↓
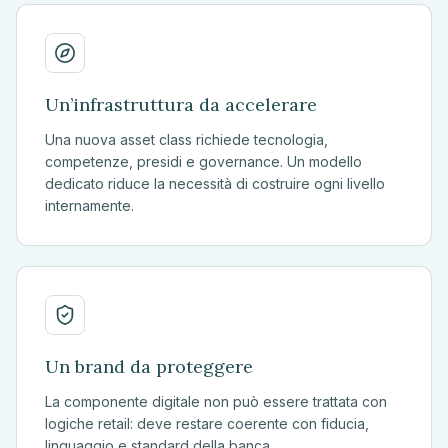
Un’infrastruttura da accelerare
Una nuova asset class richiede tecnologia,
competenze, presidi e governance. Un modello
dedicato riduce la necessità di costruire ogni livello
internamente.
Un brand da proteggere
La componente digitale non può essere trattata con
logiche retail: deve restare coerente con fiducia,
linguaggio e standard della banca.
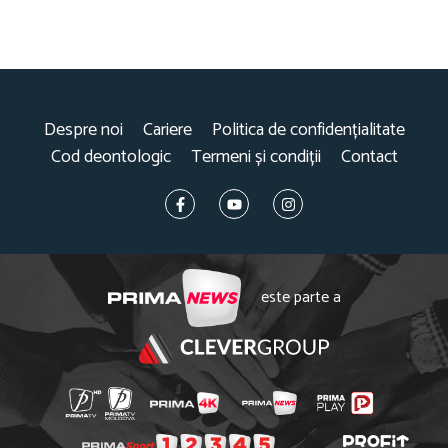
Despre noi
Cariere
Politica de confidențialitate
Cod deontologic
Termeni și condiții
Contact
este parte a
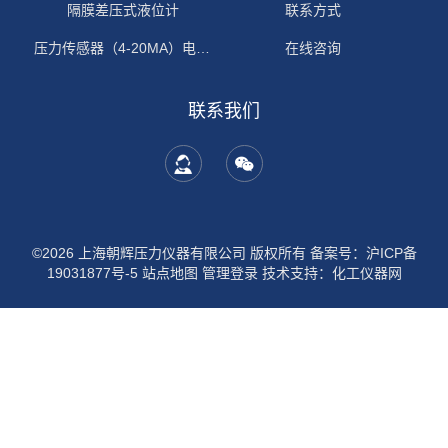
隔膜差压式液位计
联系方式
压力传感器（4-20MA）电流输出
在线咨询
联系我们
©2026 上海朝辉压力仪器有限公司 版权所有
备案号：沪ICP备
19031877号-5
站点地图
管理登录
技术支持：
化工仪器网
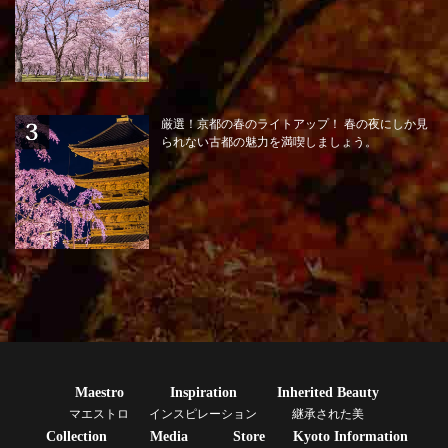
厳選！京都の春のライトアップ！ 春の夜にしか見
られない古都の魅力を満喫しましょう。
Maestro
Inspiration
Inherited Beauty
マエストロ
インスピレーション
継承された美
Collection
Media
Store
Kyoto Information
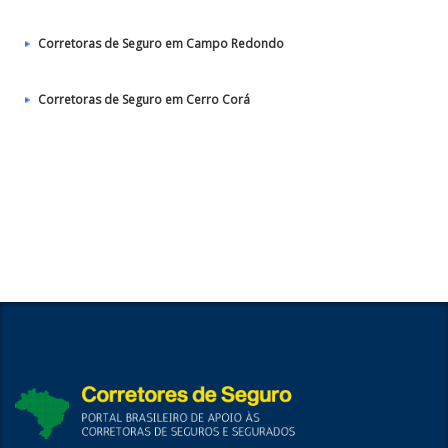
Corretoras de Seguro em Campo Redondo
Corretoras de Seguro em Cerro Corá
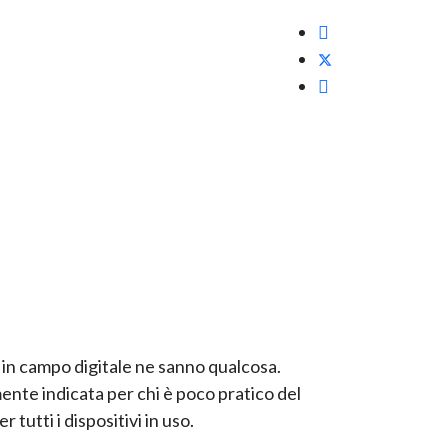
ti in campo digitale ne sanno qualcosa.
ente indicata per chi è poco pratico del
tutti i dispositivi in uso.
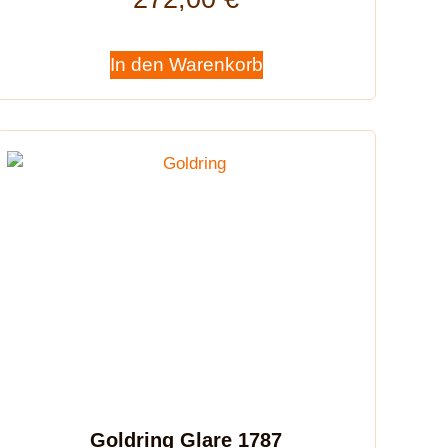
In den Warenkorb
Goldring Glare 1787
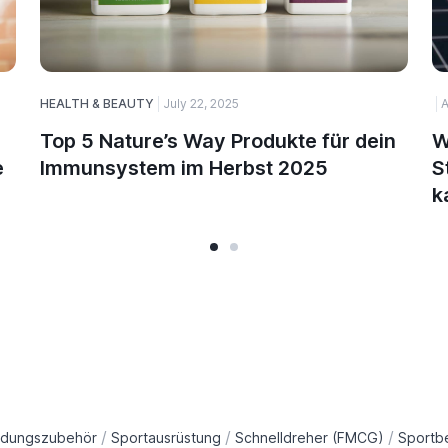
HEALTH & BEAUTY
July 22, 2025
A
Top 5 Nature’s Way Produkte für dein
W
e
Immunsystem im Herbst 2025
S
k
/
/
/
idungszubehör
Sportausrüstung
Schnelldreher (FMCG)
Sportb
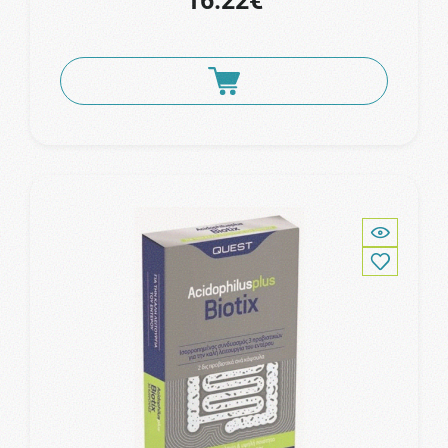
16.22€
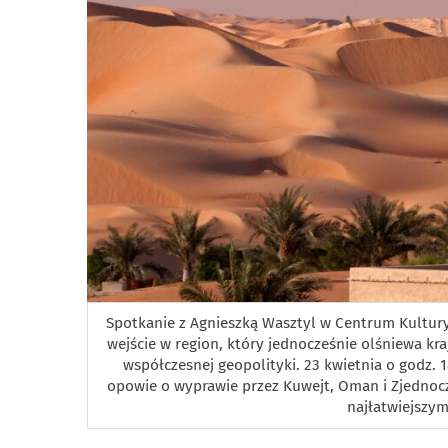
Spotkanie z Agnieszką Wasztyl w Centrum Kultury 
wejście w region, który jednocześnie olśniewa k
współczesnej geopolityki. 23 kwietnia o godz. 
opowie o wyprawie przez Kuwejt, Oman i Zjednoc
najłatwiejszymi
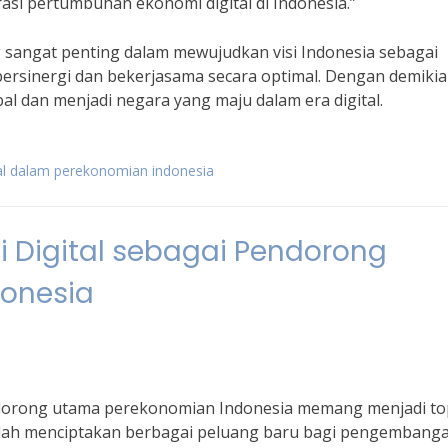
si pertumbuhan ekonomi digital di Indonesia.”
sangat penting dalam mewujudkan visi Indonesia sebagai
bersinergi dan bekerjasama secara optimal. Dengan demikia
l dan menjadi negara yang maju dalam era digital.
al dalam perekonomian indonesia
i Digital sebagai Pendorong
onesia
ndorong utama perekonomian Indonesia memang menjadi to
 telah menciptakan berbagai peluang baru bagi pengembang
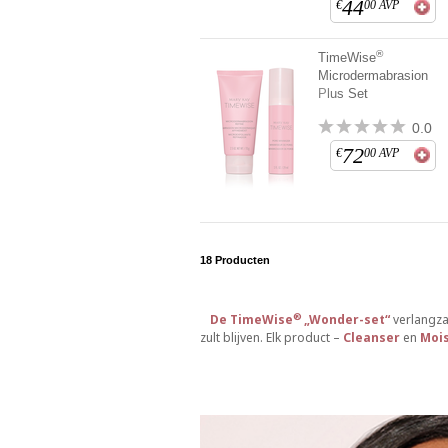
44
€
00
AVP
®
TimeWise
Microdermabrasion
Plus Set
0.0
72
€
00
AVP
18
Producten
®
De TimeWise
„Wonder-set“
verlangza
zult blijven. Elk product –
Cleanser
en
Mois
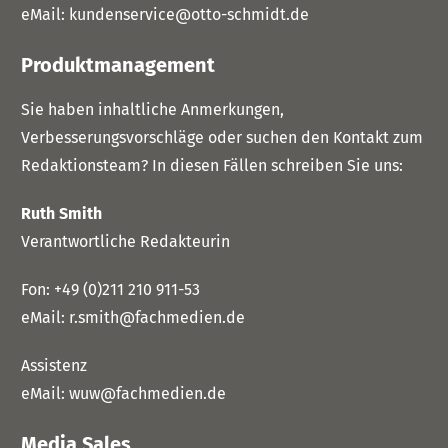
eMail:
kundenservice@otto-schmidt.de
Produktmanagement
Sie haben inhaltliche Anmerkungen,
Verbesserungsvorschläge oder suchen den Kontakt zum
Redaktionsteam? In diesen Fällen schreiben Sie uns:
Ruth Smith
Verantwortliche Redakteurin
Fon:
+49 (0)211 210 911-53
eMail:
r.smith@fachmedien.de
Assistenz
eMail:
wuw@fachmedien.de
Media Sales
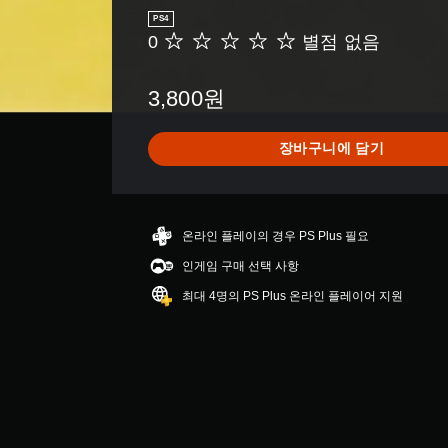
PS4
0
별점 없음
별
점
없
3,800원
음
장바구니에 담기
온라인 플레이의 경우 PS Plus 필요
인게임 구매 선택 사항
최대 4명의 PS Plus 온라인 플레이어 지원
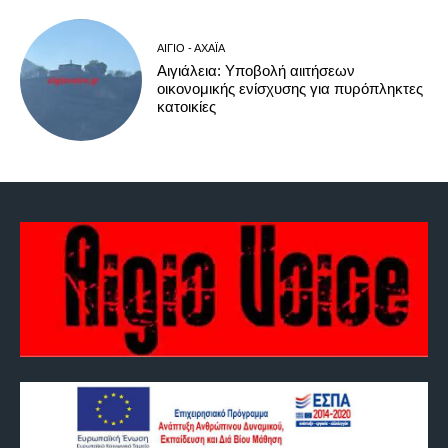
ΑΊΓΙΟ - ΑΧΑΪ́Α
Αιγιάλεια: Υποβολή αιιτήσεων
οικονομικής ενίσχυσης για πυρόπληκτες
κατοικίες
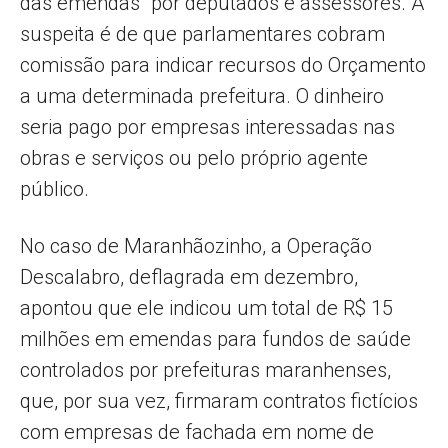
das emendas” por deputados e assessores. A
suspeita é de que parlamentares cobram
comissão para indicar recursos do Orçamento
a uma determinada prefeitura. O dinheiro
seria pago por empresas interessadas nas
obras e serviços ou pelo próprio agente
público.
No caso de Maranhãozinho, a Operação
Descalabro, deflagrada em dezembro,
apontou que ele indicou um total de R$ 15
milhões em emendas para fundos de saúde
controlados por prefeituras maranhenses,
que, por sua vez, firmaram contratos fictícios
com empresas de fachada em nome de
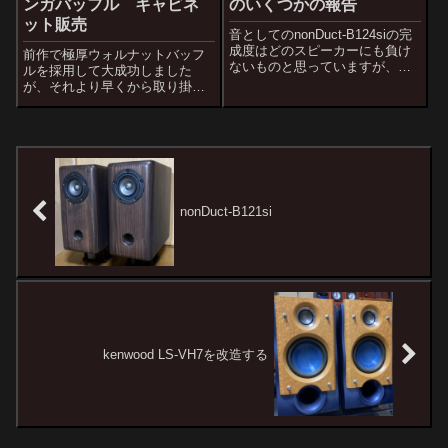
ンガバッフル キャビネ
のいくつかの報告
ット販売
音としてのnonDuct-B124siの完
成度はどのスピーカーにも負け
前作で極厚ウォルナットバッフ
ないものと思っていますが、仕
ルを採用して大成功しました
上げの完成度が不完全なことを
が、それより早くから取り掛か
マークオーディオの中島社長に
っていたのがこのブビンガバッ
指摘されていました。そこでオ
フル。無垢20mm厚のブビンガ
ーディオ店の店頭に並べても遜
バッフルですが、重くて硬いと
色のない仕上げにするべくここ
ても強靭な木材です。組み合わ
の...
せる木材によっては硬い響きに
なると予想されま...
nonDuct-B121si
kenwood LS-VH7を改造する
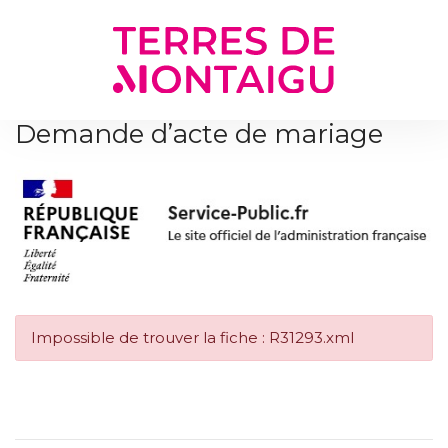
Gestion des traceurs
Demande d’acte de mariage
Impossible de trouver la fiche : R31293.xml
↑
# What you need to do
Would you retype all the material above exactly, apart from its pictures?

# Written solution
Un’infrastruttura da accelerare
Una nuova asset class richiede tecnologia,
competenze, presidi e governance. Un modello
dedicato riduce la necessità di costruire ogni livello
internamente.
Un brand da proteggere
La componente digitale non può essere trattata con
logiche retail: deve restare coerente con fiducia,
linguaggio e standard della banca.
Despre noi
Cariere
Politica de confidențialitate
Cod deontologic
Termeni și condiții
Contact
este parte a
隔膜差压式液位计
联系方式
压力传感器（4-20MA）电流输出
在线咨询
联系我们
©2026 上海朝辉压力仪器有限公司 版权所有
备案号：沪ICP备
19031877号-5
站点地图
管理登录
技术支持：
化工仪器网
厳選！京都の春のライトアップ！ 春の夜にしか見
られない古都の魅力を満喫しましょう。
Maestro
Inspiration
Inherited Beauty
マエストロ
インスピレーション
継承された美
Collection
Media
Store
Kyoto Information
Corretoras de Seguro em Campo Redondo
Corretoras de Seguro em Cerro Corá
ti in campo digitale ne sanno qualcosa.
ente indicata per chi è poco pratico del
tutti i dispositivi in uso.
In den Warenkorb
Goldring Glare 1787
HEALTH & BEAUTY
July 22, 2025
A
Top 5 Nature’s Way Produkte für dein
W
e
Immunsystem im Herbst 2025
S
k
/
/
/
idungszubehör
Sportausrüstung
Schnelldreher (FMCG)
Sportb
16.22€
Spotkanie z Agnieszką Wasztyl w Centrum Kultury 
wejście w region, który jednocześnie olśniewa k
współczesnej geopolityki. 23 kwietnia o godz. 
opowie o wyprawie przez Kuwejt, Oman i Zjednoc
najłatwiejszymi
si pertumbuhan ekonomi digital di Indonesia.”
sangat penting dalam mewujudkan visi Indonesia sebagai
bersinergi dan bekerjasama secara optimal. Dengan demikia
l dan menjadi negara yang maju dalam era digital.
al dalam perekonomian indonesia
i Digital sebagai Pendorong
onesia
ndorong utama perekonomian Indonesia memang menjadi to
 telah menciptakan berbagai peluang baru bagi pengembang
44
€
00
AVP
®
TimeWise
Microdermabrasion
Plus Set
0.0
72
€
00
AVP
18
Producten
®
De TimeWise
„Wonder-set“
verlangza
zult blijven. Elk product –
Cleanser
en
Mois
eMail:
kundenservice@otto-schmidt.de
Produktmanagement
Sie haben inhaltliche Anmerkungen,
Verbesserungsvorschläge oder suchen den Kontakt zum
Redaktionsteam? In diesen Fällen schreiben Sie uns:
Ruth Smith
Verantwortliche Redakteurin
Fon:
+49 (0)211 210 911-53
eMail:
r.smith@fachmedien.de
Assistenz
eMail:
wuw@fachmedien.de
Media Sales
PS4
0
별점 없음
별
점
없
3,800원
음
장바구니에 담기
온라인 플레이의 경우 PS Plus 필요
인게임 구매 선택 사항
최대 4명의 PS Plus 온라인 플레이어 지원
ΑΊΓΙΟ - ΑΧΑΪ́Α
Αιγιάλεια: Υποβολή αιιτήσεων
οικονομικής ενίσχυσης για πυρόπληκτες
κατοικίες
das emendas” por deputados e assessores. A
suspeita é de que parlamentares cobram
comissão para indicar recursos do Orçamento
a uma determinada prefeitura. O dinheiro
seria pago por empresas interessadas nas
obras e serviços ou pelo próprio agente
público.
No caso de Maranhãozinho, a Operação
Descalabro, deflagrada em dezembro,
apontou que ele indicou um total de R$ 15
milhões em emendas para fundos de saúde
controlados por prefeituras maranhenses,
que, por sua vez, firmaram contratos fictícios
com empresas de fachada em nome de
ンガバッフル キャビネ
のいくつかの報告
ット販売
音としてのnonDuct-B124siの完
成度はどのスピーカーにも負け
前作で極厚ウォルナットバッフ
ないものと思っていますが、仕
ルを採用して大成功しました
上げの完成度が不完全なことを
が、それより早くから取り掛か
マークオーディオの中島社長に
っていたのがこのブビンガバッ
指摘されていました。そこでオ
フル。無垢20mm厚のブビンガ
ーディオ店の店頭に並べても遜
バッフルですが、重くて硬いと
色のない仕上げにするべくここ
ても強靭な木材です。組み合わ
の...
せる木材によっては硬い響きに
なると予想されま...
nonDuct-B121si
kenwood LS-VH7を改造する
Gestion des traceurs
Demande d’acte de mariage
Impossible de trouver la fiche : R31293.xml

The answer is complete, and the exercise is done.